* Exercise prompt:
Copy the entries exactly. Their pictures do not belong in the copy.

* Information provided:
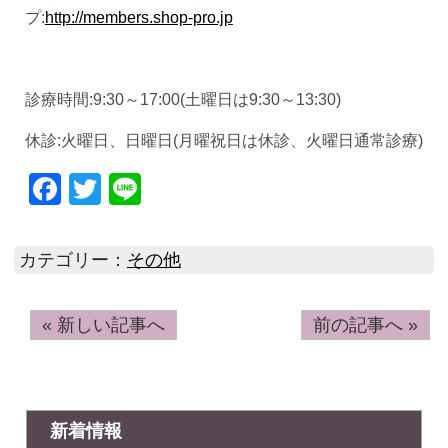
プ:
http://members.shop-pro.jp
診療時間:9:30～17:00(土曜日は9:30～13:30)
休診:火曜日、日曜日(月曜祝日は休診、火曜日通常診療)
Facebook
Twitter
Line
カテゴリー：
その他
« 新しい記事へ
前の記事へ »
新着情報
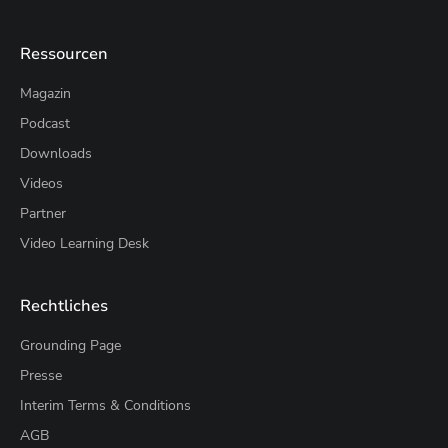
Ressourcen
Magazin
Podcast
Downloads
Videos
Partner
Video Learning Desk
Rechtliches
Grounding Page
Presse
Interim Terms & Conditions
AGB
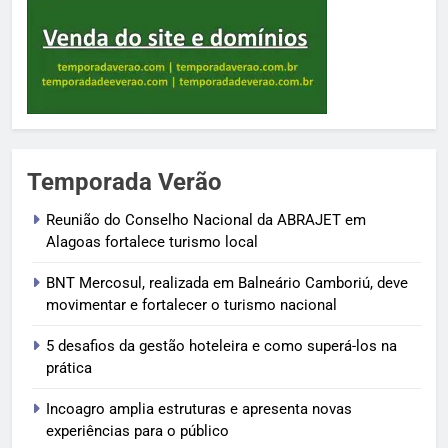
Temporada Verão
Reunião do Conselho Nacional da ABRAJET em
Alagoas fortalece turismo local
BNT Mercosul, realizada em Balneário Camboriú, deve
movimentar e fortalecer o turismo nacional
5 desafios da gestão hoteleira e como superá-los na
prática
Incoagro amplia estruturas e apresenta novas
experiências para o público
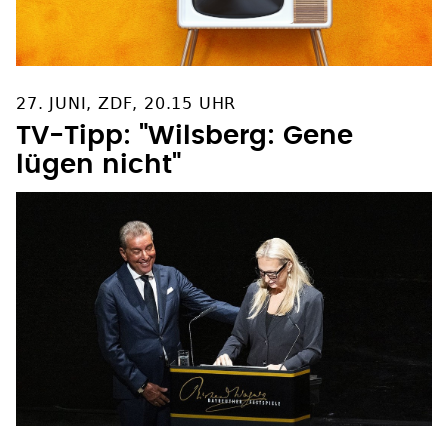
27. JUNI, ZDF, 20.15 UHR
TV-Tipp: "Wilsberg: Gene
lügen nicht"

* Output for this exercise:
プ:
http://members.shop-pro.jp
診療時間:9:30～17:00(土曜日は9:30～13:30)
休診:火曜日、日曜日(月曜祝日は休診、火曜日通常診療)
Facebook
Twitter
Line
カテゴリー：
その他
« 新しい記事へ
前の記事へ »
新着情報
Ressourcen
Magazin
Podcast
Downloads
Videos
Partner
Video Learning Desk
Rechtliches
Grounding Page
Presse
Interim Terms & Conditions
AGB
Temporada Verão
Reunião do Conselho Nacional da ABRAJET em
Alagoas fortalece turismo local
BNT Mercosul, realizada em Balneário Camboriú, deve
movimentar e fortalecer o turismo nacional
5 desafios da gestão hoteleira e como superá-los na
prática
Incoagro amplia estruturas e apresenta novas
experiências para o público
27. JUNI, ZDF, 20.15 UHR
TV-Tipp: "Wilsberg: Gene
lügen nicht"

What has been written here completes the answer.